Beth Gibbons, “Floating on a Moment”, in https://www.youtube.com/watch?v=ldrx0eSqV-E
“I’m heading toward
a boundary
that divides us.”
Fracos com os fortes. É o idioma que a humanidade sabe falar. Por mais que diligentes procuradores da igualdade se atirem com as armas da razão contra as desigualdades de variadas estirpes que teimam em desmentir a ética. Se os fortes exacerbam a sua força diante dos fracos, é por puro instinto de sobrevivência; são eles os primeiros a preservar um estatuto de superioridade, que não estão dispostos a partilhar com os fracos. Mas como se entende que os fracos exacerbem as suas fraquezas quando estão perante os fortes?
Em parte, a culpa é do passado. A separação das castas, mesmo que não tenham essa designação formal, é uma herança pesada que chega com o lastro do passado e a determinação dos usos sociais. Não se questionam os mais fortes, nem eles têm de se justificar, e justificar as suas ações, quando somos seus destinatários. Humildemente, obedecemos. Com um respeitoso aceno de cabeça – porque “o respeitinho (...)”. Assim se fortalecem os mais fortes e enfraquece o estatuto dos mais fracos.
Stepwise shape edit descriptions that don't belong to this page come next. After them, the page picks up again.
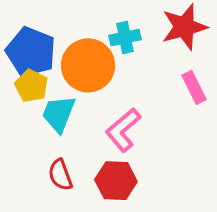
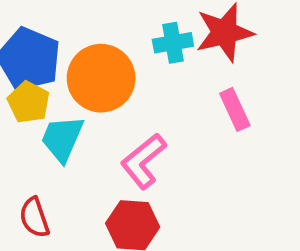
cyan cross: (125, 38) -> (173, 43), moved
red semicircle: (60, 175) -> (34, 217), moved

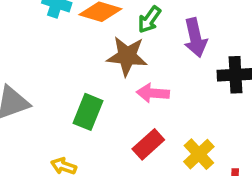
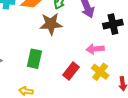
pink arrow: (153, 93) -> (95, 49), moved

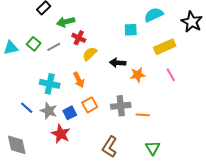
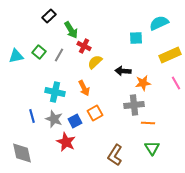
green arrow: (66, 22) -> (71, 30), turned -108
gray line: (54, 47) -> (59, 55), turned -32
gray cross: (121, 106) -> (134, 105), moved
blue line: (27, 108) -> (32, 116), turned 32
green triangle: (153, 148) -> (152, 148), moved

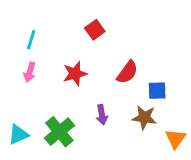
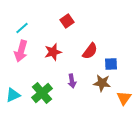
cyan line: (31, 40) -> (22, 28), turned 32
pink arrow: (30, 72) -> (21, 51), size x1.5

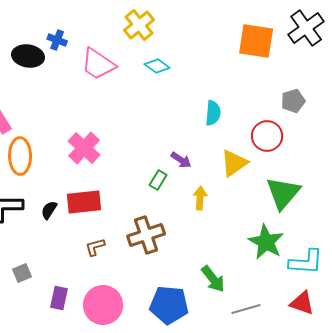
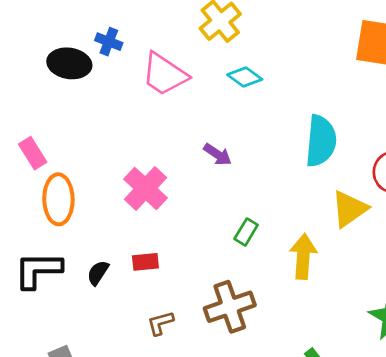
cyan semicircle: (213, 113) -> (321, 141), size x1.5
purple arrow: (181, 160) -> (218, 154), moved
yellow arrow: (200, 198) -> (303, 256), size x1.4
red rectangle: (84, 202) -> (145, 262), size x0.6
Recentemente, a assimetria dos estatutos e a sua permanência têm sido contestadas por alguns que gravitam na órbita dos fracos. Cavalgam no lastro da democracia, e no que ela tem de intrínseco na dissolução das desigualdades persistentes, apostando na insubordinação e no desafio aos mais fortes. Não querem que a desigualdade persista. Se não tiverem vencimento de causa, advertem para o abismo que fere a legitimidade da democracia. O questionamento dos mais fortes é um exercício de força que capacita os mais fracos a saírem da prisão mental à qual foram condenados pela sua fragilidade.
É prematuro saber se a causa dos mais fracos vai triunfar. É preciso perguntar ao futuro, ou esperar pacientemente que ele aconteça. No presente estado das coisas, os fracos ainda são fracos e os fortes ainda são fortes. Alguns fracos continuam a fazer genuflexões quando estão perante os fortes. Estes continuam a desprezar os mais fracos ou a dedicar-lhes uma bondosa indiferença. Alguns fracos manifestam indignação pela desigualdade e motivam-se para serem fortes diante dos fortes. Alguns fortes já perceberam a iniquidade da desigualdade de estatutos e aceitam as aspirações dos mais fracos. Alguns fazem-no por adesão espontânea aos ares da modernidade e outros por calculismo. Enquanto a desigualdade perdurar por apatia dos fracos, é a fraqueza deles que cimenta a força dos mais fortes. Eles são fracos diante dos fortes, como se não bastasse que muitos dos fortes avivem a sua força quando estão perante os mais fracos.
Quando os fortes são perversamente fortes com os mais fracos, é sinal de uma enfermidade a que se chama hipocrisia. Não se diga o menos quando os fracos são fracos perante os fortes. A teoria ensina que vivemos num sistema que confere às pessoas frágeis as ferramentas para contestar a soberania assimétrica dos fortes. A omissão de muitos em ativar a sua condição também é um sinal de hipocrisia. Há fracos, muitos fracos, que estão resignados à sua (sub)condição.